Simple, Ordinary or Universal, global or local, Point or Block Kriging, or simulation.

Description

Function for simple, ordinary or universal kriging (sometimes called external drift kriging), kriging in a local neighbourhood, point kriging or kriging of block mean values (rectangular or irregular blocks), and conditional (Gaussian or indicator) simulation equivalents for all kriging varieties, and function for inverse distance weighted interpolation. For multivariable prediction, see gstat and predict.gstat

Usage

krige(formula, locations, ...)
krige.locations(formula, locations, data, newdata, model, ..., beta, nmax
= Inf, nmin = 0, maxdist = Inf, block, nsim = 0, indicators = FALSE,
na.action = na.pass, debug.level = 1)
krige.spatial(formula, locations, newdata, model, ..., beta, nmax
= Inf, nmin = 0, maxdist = Inf, block, nsim = 0, indicators = FALSE,
na.action = na.pass, debug.level = 1)
krige0(formula, data, newdata, model, beta, y)
idw(formula, locations, ...)
idw.locations(formula, locations, data, newdata, nmax = Inf, 
        nmin = 0, maxdist = Inf, block, na.action = na.pass, idp = 2.0,
        debug.level = 1)
idw.spatial(formula, locations, newdata, nmax = Inf, nmin = 0, 
    maxdist = Inf, block = numeric(0), na.action = na.pass, idp = 2.0,
        debug.level = 1)
idw0(formula, data, newdata, y)

Arguments

`formula`	formula that defines the dependent variable as a linear model of independent variables; suppose the dependent variable has name `z`, for ordinary and simple kriging use the formula `z~1`; for simple kriging also define `beta` (see below); for universal kriging, suppose `z` is linearly dependent on `x` and `y`, use the formula `z~x+y`
`locations`	object of class `Spatial`, or (deprecated) formula defines the spatial data locations (coordinates) such as `~x+y`
`data`	data frame: should contain the dependent variable, independent variables, and coordinates, should be missing if locations contains data.
`newdata`	data frame or Spatial object with prediction/simulation locations; should contain attribute columns with the independent variables (if present) and (if locations is a formula) the coordinates with names as defined in `locations`
`model`	variogram model of dependent variable (or its residuals), defined by a call to vgm or fit.variogram; for `krige0` also a user-supplied covariance function is allowed (see example below)
`beta`	for simple kriging (and simulation based on simple kriging): vector with the trend coefficients (including intercept); if no independent variables are defined the model only contains an intercept and beta should be the simple kriging mean
`nmax`	for local kriging: the number of nearest observations that should be used for a kriging prediction or simulation, where nearest is defined in terms of the space of the spatial locations.

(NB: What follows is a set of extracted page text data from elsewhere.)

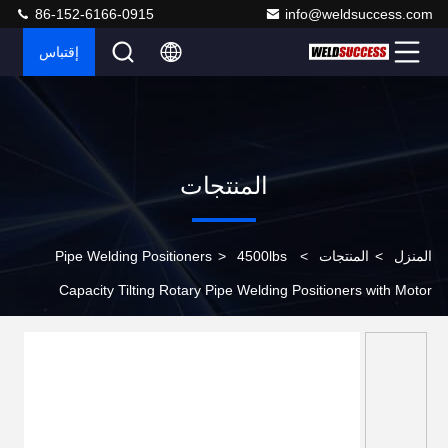
86-152-6166-0915
info@weldsuccess.com
إقتباس
المنتجات
المنزل
>
المنتجات
>
4500lbs
>
Pipe Welding Positioners
Capacity Tilting Rotary Pipe Welding Positioners with Motor
Driven Speed Regulation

By default, all observations are used
`nmin`	for local kriging: if the number of nearest observations within distance `maxdist` is less than `nmin`, a missing value will be generated; see maxdist
`maxdist`	for local kriging: only observations within a distance of `maxdist` from the prediction location are used for prediction or simulation; if combined with `nmax`, both criteria apply
`block`	block size; a vector with 1, 2 or 3 values containing the size of a rectangular in x-, y- and z-dimension respectively (0 if not set), or a data frame with 1, 2 or 3 columns, containing the points that discretize the block in the x-, y- and z-dimension to define irregular blocks relative to (0,0) or (0,0,0)—see also the details section of predict.gstat. By default, predictions or simulations refer to the support of the data values.
`nsim`	integer; if set to a non-zero value, conditional simulation is used instead of kriging interpolation. For this, sequential Gaussian or indicator simulation is used (depending on the value of `indicators`), following a single random path through the data.
`indicators`	logical, only relevant if `nsim` is non-zero; if TRUE, use indicator simulation; else use Gaussian simulation
`na.action`	function determining what should be done with missing values in 'newdata'. The default is to predict 'NA'. Missing values in coordinates and predictors are both dealt with.
`debug.level`	debug level, passed to predict.gstat; use -1 to see progress in percentage, and 0 to suppress all printed information
`...`	other arguments that will be passed to gstat
`idp`	numeric; specify the inverse distance weighting power
`y`	matrix; to krige multiple fields in a single step, pass data as columns of matrix `y`. This will ignore the value of the response in `formula`.

Details

Function krige is a simple wrapper method around gstat and predict.gstat for univariate kriging prediction and conditional simulation methods available in gstat. For multivariate prediction or simulation, or for other interpolation methods provided by gstat (such as inverse distance weighted interpolation or trend surface interpolation) use the functions gstat and predict.gstat directly.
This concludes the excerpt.